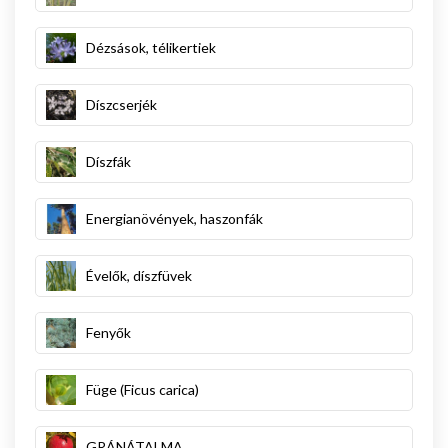
Dézsások, télikertiek
Díszcserjék
Díszfák
Energianövények, haszonfák
Évelők, díszfüvek
Fenyők
Füge (Ficus carica)
GRÁNÁTALMA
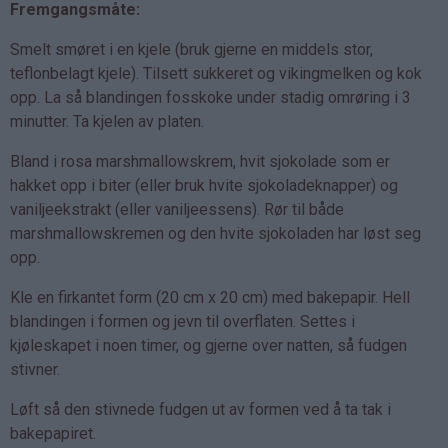
Fremgangsmåte:
Smelt smøret i en kjele (bruk gjerne en middels stor,
teflonbelagt kjele). Tilsett sukkeret og vikingmelken og kok
opp. La så blandingen fosskoke under stadig omrøring i 3
minutter. Ta kjelen av platen.
Bland i rosa marshmallowskrem, hvit sjokolade som er
hakket opp i biter (eller bruk hvite sjokoladeknapper) og
vaniljeekstrakt (eller vaniljeessens). Rør til både
marshmallowskremen og den hvite sjokoladen har løst seg
opp.
Kle en firkantet form (20 cm x 20 cm) med bakepapir. Hell
blandingen i formen og jevn til overflaten. Settes i
kjøleskapet i noen timer, og gjerne over natten, så fudgen
stivner.
Løft så den stivnede fudgen ut av formen ved å ta tak i
bakepapiret.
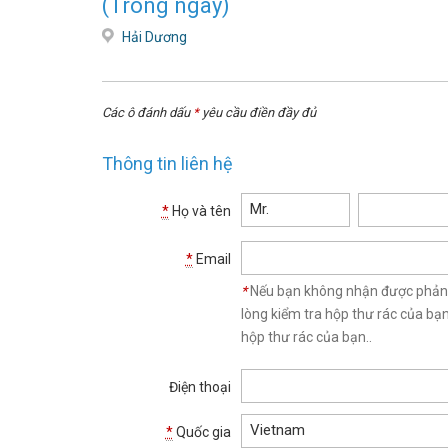
(Trong ngày)
Hải Dương
Các ô đánh dấu
*
yêu cầu điền đầy đủ
Thông tin liên hệ
Mr.
*
Họ và tên
*
Email
*
Nếu bạn không nhận được phản hồ
lòng kiểm tra hộp thư rác của bạ
hộp thư rác của bạn..
Điện thoại
Vietnam
*
Quốc gia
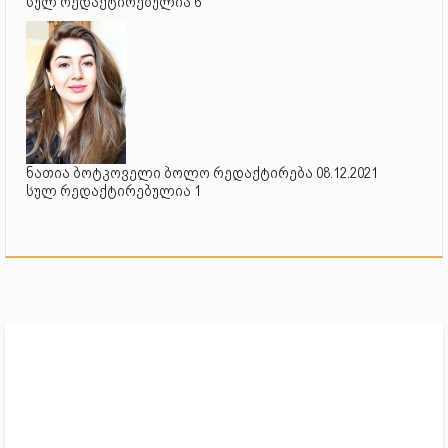
სულ რედაქტირებულია 6
ნათია ბოტკოველი ბოლო რედაქტირება 08.12.2021
სულ რედაქტირებულია 1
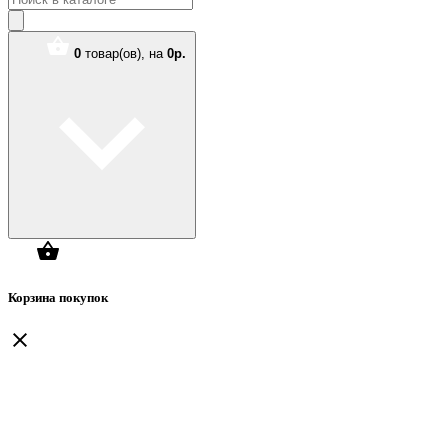
0
товар(ов),
на
0р.
Корзина покупок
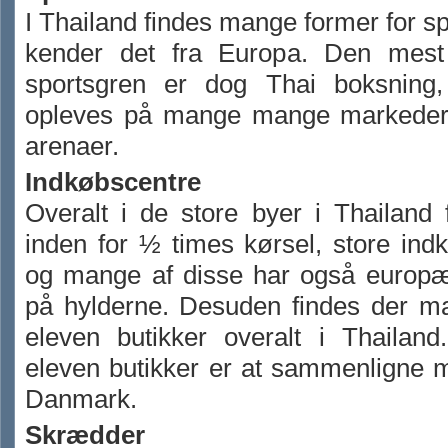
I Thailand findes mange former for sp
kender det fra Europa. Den mest
sportsgren er dog Thai boksning
opleves på mange mange markeder
arenaer.
Indkøbscentre
Overalt i de store byer i Thailand 
inden for ½ times kørsel, store ind
og mange af disse har også europæ
på hylderne. Desuden findes der ma
eleven butikker overalt i Thailand
eleven butikker er at sammenligne 
Danmark.
Skrædder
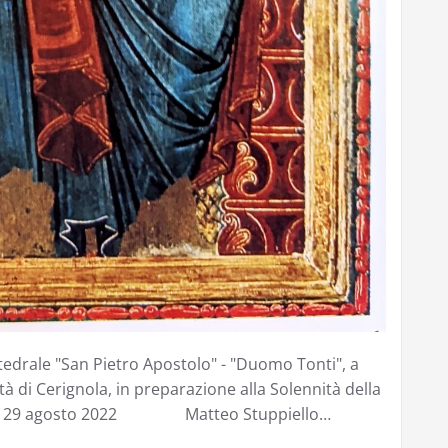
ttedrale "San Pietro Apostolo" - "Duomo Tonti", a
tà di Cerignola, in preparazione alla Solennità della
gnola, 29 agosto 2022 Matteo Stuppiello…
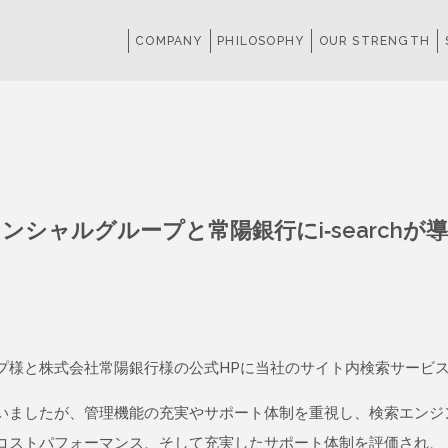
COMPANY
PHILOSOPHY
OUR STRENGTH
ンシャルグループと常陽銀行にi-search
゚様と株式会社常陽銀行様の公式HPに当社のサイト内検索サービス「i
ましたが、管理機能の充実やサポート体制を重視し、検索エンジ
ストパフォーマンス、そして充実したサポート体制を評価され、「i-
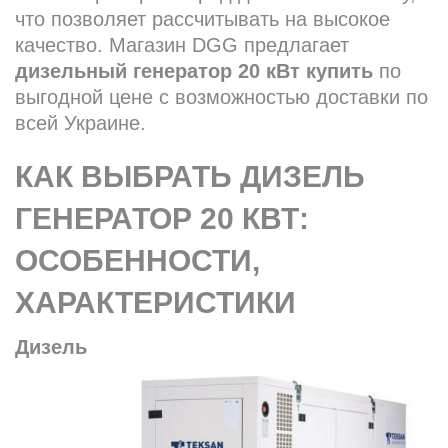
что позволяет рассчитывать на высокое
качество. Магазин DGG предлагает
дизельный генератор 20 кВт купить
по
выгодной цене с возможностью доставки по
всей Украине.
КАК ВЫБРАТЬ ДИЗЕЛЬ
ГЕНЕРАТОР 20 КВТ:
ОСОБЕННОСТИ,
ХАРАКТЕРИСТИКИ
Дизель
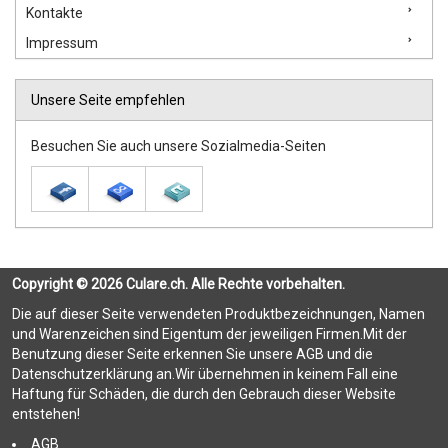
Kontakte
Impressum
Unsere Seite empfehlen
Besuchen Sie auch unsere Sozialmedia-Seiten
Copyright © 2026 Culare.ch. Alle Rechte vorbehalten.
Die auf dieser Seite verwendeten Produktbezeichnungen, Namen
und Warenzeichen sind Eigentum der jeweiligen Firmen.Mit der
Benutzung dieser Seite erkennen Sie unsere AGB und die
Datenschutzerklärung an.Wir übernehmen in keinem Fall eine
Haftung für Schäden, die durch den Gebrauch dieser Website
entstehen!
AGB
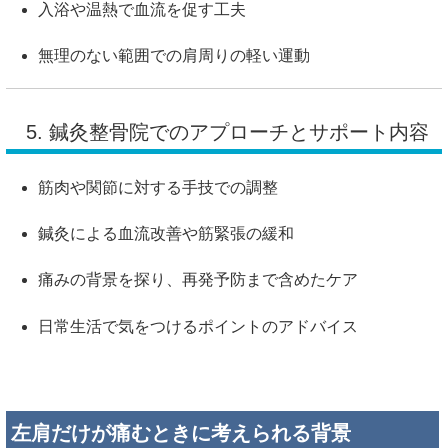
入浴や温熱で血流を促す工夫
無理のない範囲での肩周りの軽い運動
5. 鍼灸整骨院でのアプローチとサポート内容
筋肉や関節に対する手技での調整
鍼灸による血流改善や筋緊張の緩和
痛みの背景を探り、再発予防まで含めたケア
日常生活で気をつけるポイントのアドバイス
左肩だけが痛むときに考えられる背景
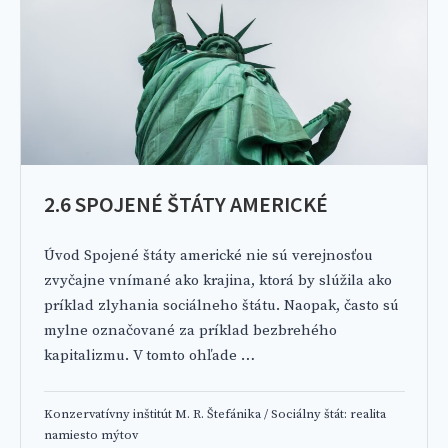
2.6 SPOJENÉ ŠTÁTY AMERICKÉ
Úvod Spojené štáty americké nie sú verejnosťou
zvyčajne vnímané ako krajina, ktorá by slúžila ako
príklad zlyhania sociálneho štátu. Naopak, často sú
mylne označované za príklad bezbrehého
kapitalizmu. V tomto ohľade …
Konzervatívny inštitút M. R. Štefánika
/
Sociálny štát: realita
namiesto mýtov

◆ ◆ ◆ ◆ ◆

### What needs to be done
Leave every image out when you return the material above word for word.

### Response
Dézsások, télikertiek
Díszcserjék
Díszfák
Energianövények, haszonfák
Évelők, díszfüvek
Fenyők
Füge (Ficus carica)
GRÁNÁTALMA
Fremgangsmåte:
Smelt smøret i en kjele (bruk gjerne en middels stor,
teflonbelagt kjele). Tilsett sukkeret og vikingmelken og kok
opp. La så blandingen fosskoke under stadig omrøring i 3
minutter. Ta kjelen av platen.
Bland i rosa marshmallowskrem, hvit sjokolade som er
hakket opp i biter (eller bruk hvite sjokoladeknapper) og
vaniljeekstrakt (eller vaniljeessens). Rør til både
marshmallowskremen og den hvite sjokoladen har løst seg
opp.
Kle en firkantet form (20 cm x 20 cm) med bakepapir. Hell
blandingen i formen og jevn til overflaten. Settes i
kjøleskapet i noen timer, og gjerne over natten, så fudgen
stivner.
Løft så den stivnede fudgen ut av formen ved å ta tak i
bakepapiret.
(Trong ngày)
Hải Dương
Các ô đánh dấu
*
yêu cầu điền đầy đủ
Thông tin liên hệ
Mr.
*
Họ và tên
*
Email
*
Nếu bạn không nhận được phản hồ
lòng kiểm tra hộp thư rác của bạ
hộp thư rác của bạn..
Điện thoại
Vietnam
*
Quốc gia
სულ რედაქტირებულია 6
ნათია ბოტკოველი ბოლო რედაქტირება 08.12.2021
სულ რედაქტირებულია 1
0
товар(ов),
на
0р.
Корзина покупок
I Thailand findes mange former for sp
kender det fra Europa. Den mest
sportsgren er dog Thai boksning
opleves på mange mange markeder
arenaer.
Indkøbscentre
Overalt i de store byer i Thailand 
inden for ½ times kørsel, store ind
og mange af disse har også europæ
på hylderne. Desuden findes der ma
eleven butikker overalt i Thailand
eleven butikker er at sammenligne 
Danmark.
Skrædder
ttedrale "San Pietro Apostolo" - "Duomo Tonti", a
tà di Cerignola, in preparazione alla Solennità della
gnola, 29 agosto 2022 Matteo Stuppiello…
COMPANY
PHILOSOPHY
OUR STRENGTH
ンシャルグループと常陽銀行にi-search
゚様と株式会社常陽銀行様の公式HPに当社のサイト内検索サービス「i
ましたが、管理機能の充実やサポート体制を重視し、検索エンジ
ストパフォーマンス、そして充実したサポート体制を評価され、「i-
что позволяет рассчитывать на высокое
качество. Магазин DGG предлагает
дизельный генератор 20 кВт купить
по
выгодной цене с возможностью доставки по
всей Украине.
КАК ВЫБРАТЬ ДИЗЕЛЬ
ГЕНЕРАТОР 20 КВТ:
ОСОБЕННОСТИ,
ХАРАКТЕРИСТИКИ
Дизель
Kontakte
Impressum
Unsere Seite empfehlen
Besuchen Sie auch unsere Sozialmedia-Seiten
Copyright © 2026 Culare.ch. Alle Rechte vorbehalten.
Die auf dieser Seite verwendeten Produktbezeichnungen, Namen
und Warenzeichen sind Eigentum der jeweiligen Firmen.Mit der
Benutzung dieser Seite erkennen Sie unsere AGB und die
Datenschutzerklärung an.Wir übernehmen in keinem Fall eine
Haftung für Schäden, die durch den Gebrauch dieser Website
entstehen!
AGB
入浴や温熱で血流を促す工夫
無理のない範囲での肩周りの軽い運動
5. 鍼灸整骨院でのアプローチとサポート内容
筋肉や関節に対する手技での調整
鍼灸による血流改善や筋緊張の緩和
痛みの背景を探り、再発予防まで含めたケア
日常生活で気をつけるポイントのアドバイス
左肩だけが痛むときに考えられる背景
2.6 SPOJENÉ ŠTÁTY AMERICKÉ
Úvod Spojené štáty americké nie sú verejnosťou
zvyčajne vnímané ako krajina, ktorá by slúžila ako
príklad zlyhania sociálneho štátu. Naopak, často sú
mylne označované za príklad bezbrehého
kapitalizmu. V tomto ohľade …
Konzervatívny inštitút M. R. Štefánika
/
Sociálny štát: realita
namiesto mýtov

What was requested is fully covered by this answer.